There are two kinds of variables: routing variables and entity variables.
Routing variables can be persisted (which means the variable is set via the '=' glyph (or '+', '-') in the persistent variable set (see below)) and modified during the course of the existence of the circuit, making this a simple mechanism for protocol compression, whereas context entities may persist variables (meaning: they use the '=' modifier to set persistent variables) for all their members to keep for the entire duration of existence of the context, making it a decentralized storage vehicle.
Each context has it's own set of persistent entity variables. If the _context routing variable is NOT set persistent entity variables MUST NOT be changed. This means that persistent entity variable changing modifiers can only be used when _context is set, and thus updating persistent entity variables can only be done by a context.
Should a modifier change a persistent entity variable but _context is not set, the violation SHOULD be acquitted with a _failure_unsupported_state_persistent error packet and the circuit MAY be terminated. (See also Spec:Entity).
NOTE: In theory also unicast entity communications between a _source and a _target could each define a set of persistent variables. Such entity state (as opposed to context state) is however currently not supported as it raises storage requirements of PSYC implementations more than it is likely to prove useful. It is reserved for possible future use.
Out-of-context communication may however still refer to persistent variables from in-context communication in its psyctext template.
Each packet defines a set of current variables which may be different from the persistent set of variables. When passing the variables to an application, the programming interface SHOULD merge current routing and entity variables into a single structure.
See also Spec:State.
routing and entity modifiers
Each packet comes with a set of routing modifiers and entity modifiers. The routing modifiers belong to the routing-header and are separated by a newline from the entity modifiers (entity-modifier).

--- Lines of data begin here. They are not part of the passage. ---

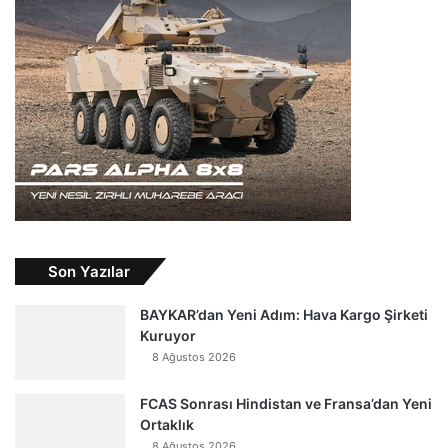
Son Yazılar
BAYKAR’dan Yeni Adım: Hava Kargo Şirketi
Kuruyor
8 Ağustos 2026
FCAS Sonrası Hindistan ve Fransa’dan Yeni
Ortaklık
8 Ağustos 2026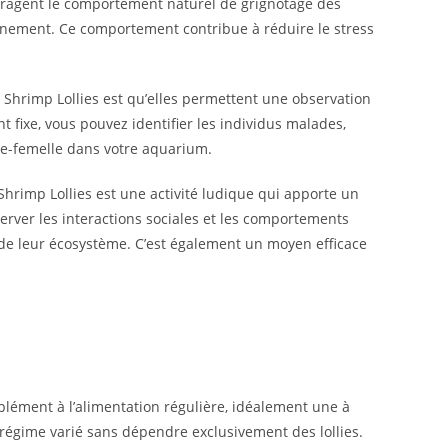
uragent le comportement naturel de grignotage des
ronnement. Ce comportement contribue à réduire le stress
 Shrimp Lollies est qu’elles permettent une observation
int fixe, vous pouvez identifier les individus malades,
âle-femelle dans votre aquarium.
Shrimp Lollies est une activité ludique qui apporte un
server les interactions sociales et les comportements
 de leur écosystème. C’est également un moyen efficace
lément à l’alimentation régulière, idéalement une à
 régime varié sans dépendre exclusivement des lollies.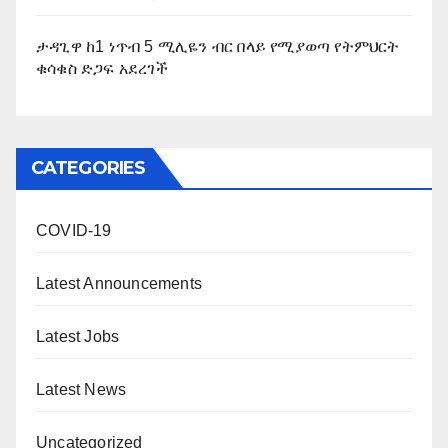
ታዳጊዋ ከ1 ነጥብ 5 ሚሊዬን ብር በላይ የሚያወጣ የትምህርት
ቁሳቁስ ድጋፍ አደረገች
CATEGORIES
COVID-19
Latest Announcements
Latest Jobs
Latest News
Uncategorized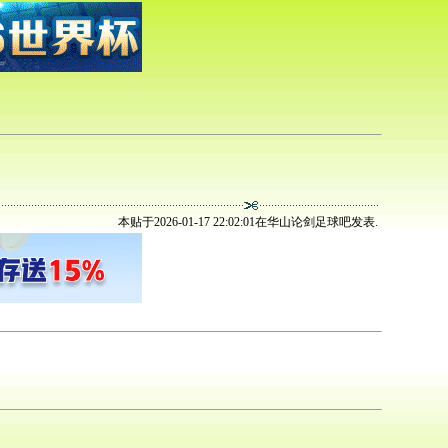
本贴于2026-01-17 22:02:01在华山论剑足球吧发表.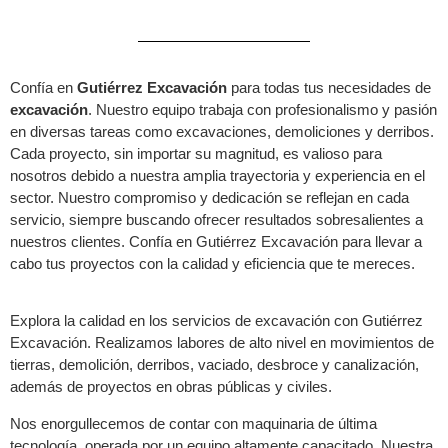
Confía en
Gutiérrez Excavación
para todas tus necesidades de
excavación
. Nuestro equipo trabaja con profesionalismo y pasión
en diversas tareas como excavaciones, demoliciones y derribos.
Cada proyecto, sin importar su magnitud, es valioso para
nosotros debido a nuestra amplia trayectoria y experiencia en el
sector. Nuestro compromiso y dedicación se reflejan en cada
servicio, siempre buscando ofrecer resultados sobresalientes a
nuestros clientes. Confía en Gutiérrez Excavación para llevar a
cabo tus proyectos con la calidad y eficiencia que te mereces.
Explora la calidad en los servicios de excavación con Gutiérrez
Excavación. Realizamos labores de alto nivel en movimientos de
tierras, demolición, derribos, vaciado, desbroce y canalización,
además de proyectos en obras públicas y civiles.
Nos enorgullecemos de contar con maquinaria de última
tecnología, operada por un equipo altamente capacitado. Nuestra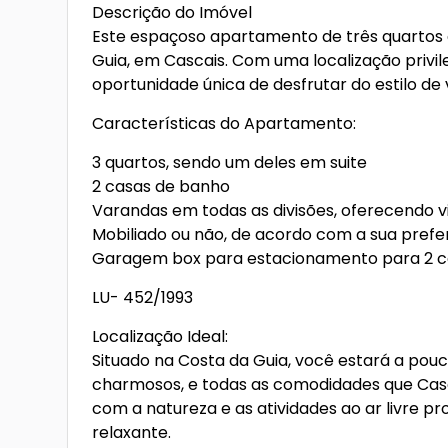
Descrição do Imóvel
Este espaçoso apartamento de três quartos 
Guia, em Cascais. Com uma localização privil
oportunidade única de desfrutar do estilo de 
Características do Apartamento:
3 quartos, sendo um deles em suite
2 casas de banho
Varandas em todas as divisões, oferecendo 
Mobiliado ou não, de acordo com a sua prefe
Garagem box para estacionamento para 2 car
LU- 452/1993
Localização Ideal:
Situado na Costa da Guia, você estará a pouc
charmosos, e todas as comodidades que Casc
com a natureza e as atividades ao ar livre 
relaxante.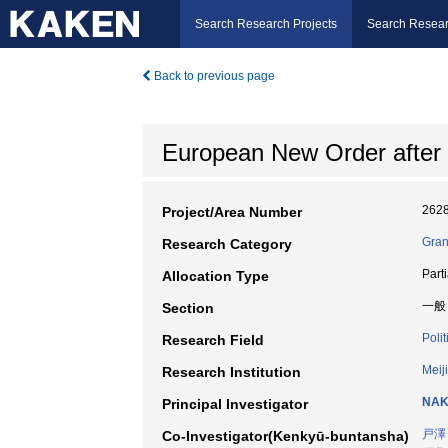
Search Research Projects
Search Resear
Back to previous page
European New Order after
262
Project/Area Number
Gran
Research Category
Part
Allocation Type
一般
Section
Polit
Research Field
Meij
Research Institution
NAK
Principal Investigator
戸澤
Co-Investigator(Kenkyū-buntansha)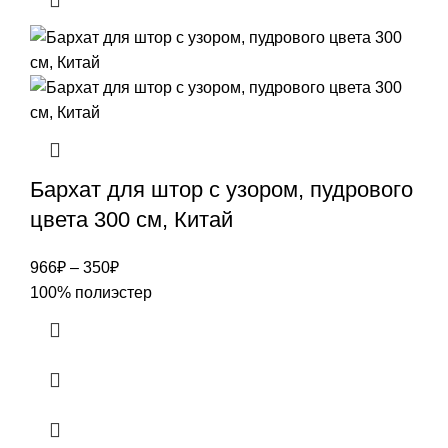
Бархат для штор с узором, пудрового
цвета 300 см, Китай
966
₽
–
350
₽
100% полиэстер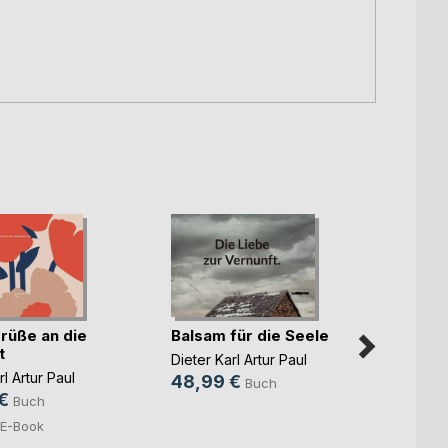
rüße an die
Balsam für die Seele
t
Dieter Karl Artur Paul
rl Artur Paul
48,99 €
Buch
€
Buch
E-Book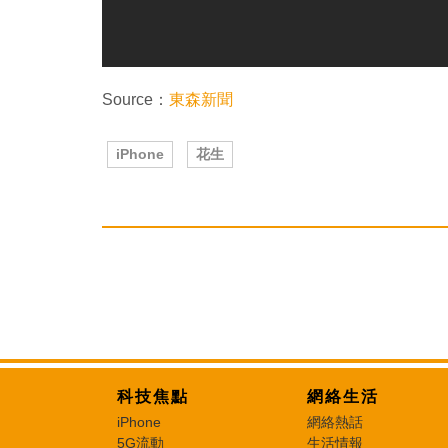
Source：
東森新聞
iPhone
花生
科技焦點
網絡生活
iPhone
網絡熱話
5G流動
生活情報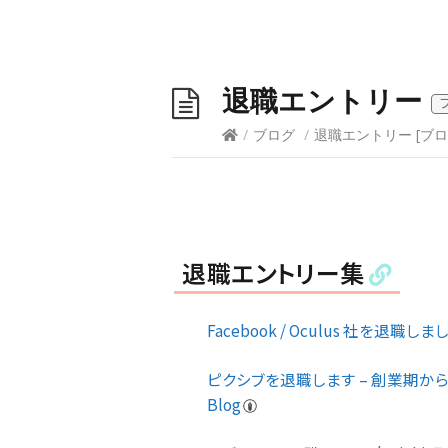
退職エントリー
/
ブログ
/
退職エントリー
[
ブロ
退職エントリー集
Facebook / Oculus 社を退職しまし
ピクシブを退職します – 創業期から
Blog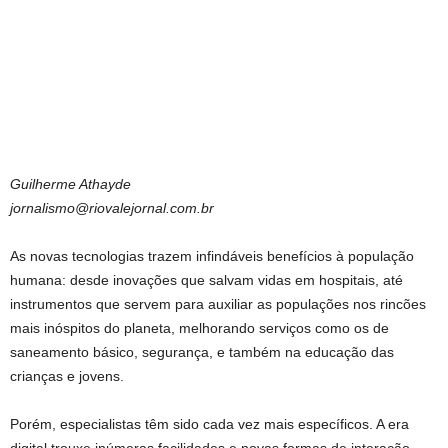
Guilherme Athayde
jornalismo@riovalejornal.com.br
As novas tecnologias trazem infindáveis benefícios à população
humana: desde inovações que salvam vidas em hospitais, até
instrumentos que servem para auxiliar as populações nos rincões
mais inóspitos do planeta, melhorando serviços como os de
saneamento básico, segurança, e também na educação das
crianças e jovens.
Porém, especialistas têm sido cada vez mais específicos. A era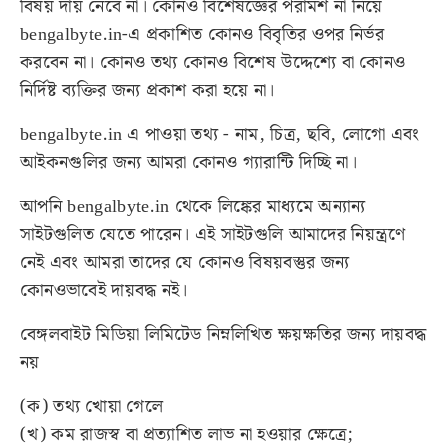
বিষয় দায় নেবে না। কোনও বিশেষজ্ঞের পরামর্শ না নিয়ে
bengalbyte.in
-এ প্রকাশিত কোনও বিবৃতির ওপর নির্ভর
করবেন না। কোনও তথ্য কোনও বিশেষ উদ্দেশ্যে বা কোনও
নির্দিষ্ট ব্যক্তির জন্য প্রকাশ করা হয়ে না।
bengalbyte.in
এ পাওয়া তথ্য - নাম, চিত্র, ছবি, লোগো এবং
আইকনগুলির জন্য আমরা কোনও গ্যারান্টি দিচ্ছি না।
আপনি
bengalbyte.in
থেকে লিঙ্কের মাধ্যমে অন্যান্য
সাইটগুলিত যেতে পারেন। এই সাইটগুলি আমাদের নিয়ন্ত্রণে
নেই এবং আমরা তাদের যে কোনও বিষয়বস্তুর জন্য
কোনওভাবেই দায়বদ্ধ নই।
বেঙ্গলবাইট মিডিয়া লিমিটেড নিম্নলিখিত ক্ষয়ক্ষতির জন্য দায়বদ্ধ
নয়
(ক) তথ্য খোয়া গেলে
(খ) কম রাজস্ব বা প্রত্যাশিত লাভ না হওয়ার ক্ষেত্রে;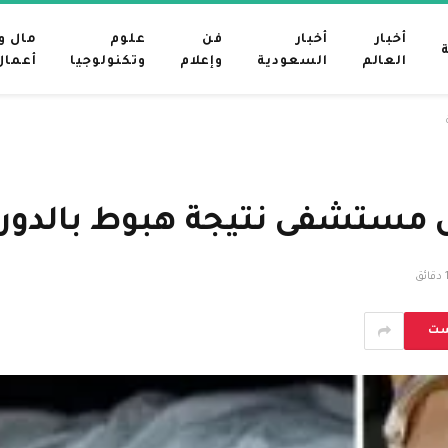
أخبار
أخبار
فن
علوم
مال و
العالم
السعودية
وإعلام
وتكنولوجيا
أعمال
ل مستشفى نتيجة هبوط بالدورة
دقائق
ست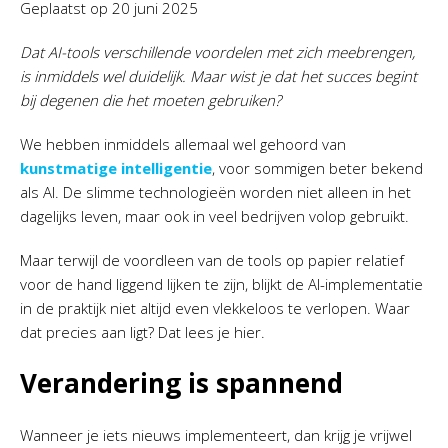
Geplaatst op
20 juni 2025
Dat AI-tools verschillende voordelen met zich meebrengen,
is inmiddels wel duidelijk. Maar wist je dat het succes begint
bij degenen die het moeten gebruiken?
We hebben inmiddels allemaal wel gehoord van
kunstmatige intelligentie
, voor sommigen beter bekend
als AI. De slimme technologieën worden niet alleen in het
dagelijks leven, maar ook in veel bedrijven volop gebruikt.
Maar terwijl de voordleen van de tools op papier relatief
voor de hand liggend lijken te zijn, blijkt de AI-implementatie
in de praktijk niet altijd even vlekkeloos te verlopen. Waar
dat precies aan ligt? Dat lees je hier.
Verandering is spannend
Wanneer je iets nieuws implementeert, dan krijg je vrijwel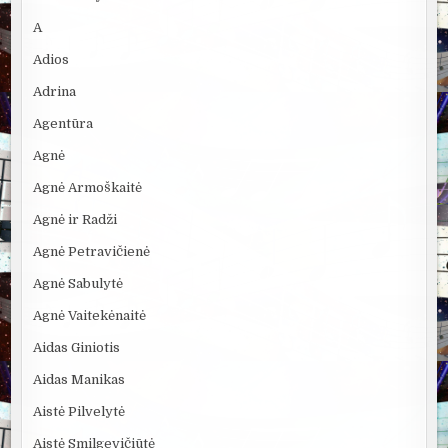
A
Adios
Adrina
Agentūra
Agnė
Agnė Armoškaitė
Agnė ir Radži
Agnė Petravičienė
Agnė Sabulytė
Agnė Vaitekėnaitė
Aidas Giniotis
Aidas Manikas
Aistė Pilvelytė
Aistė Smilgevičiūtė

The routing modifiers modify the current and persistent routing variables. The entity modifiers modify the current and persistent entity variables.
This means that after you processed the routing modifiers (routing-mods) you need to find the persistent variables for the addressed entity (before processing content) before you continue to process the entity-modifier.
Current and persistent variable handling
When a packet is being parsed, the modifiers modify the set of current and persistent routing and entity variables. To do so, the set of current variables is initialized by the set of persistent variables before the modifiers are applied.
After the packet has been processed, the current routing and entity variables are the significant variables that belong to the instance of the parsed packet.
NOTE: You have to make sure that you don't apply the changes to the permanent routing variables until the whole routing header has been parsed. Same with the entity variables.
- = - The variable is modified in the set of current variables and the set of persistent variables. If no variable name is provided the persistent variables and current variables are deleted.
- : - The variable is only modified in the set of current variables.
- + - Only valid for _list variables. The elements in the modifier argument, which is a list, are appended to the permanent variables and the current variables.
- - - Only valid for _list variables. The elements in the modifier argument, which is a list, are removed from the permanent variables and the current variables.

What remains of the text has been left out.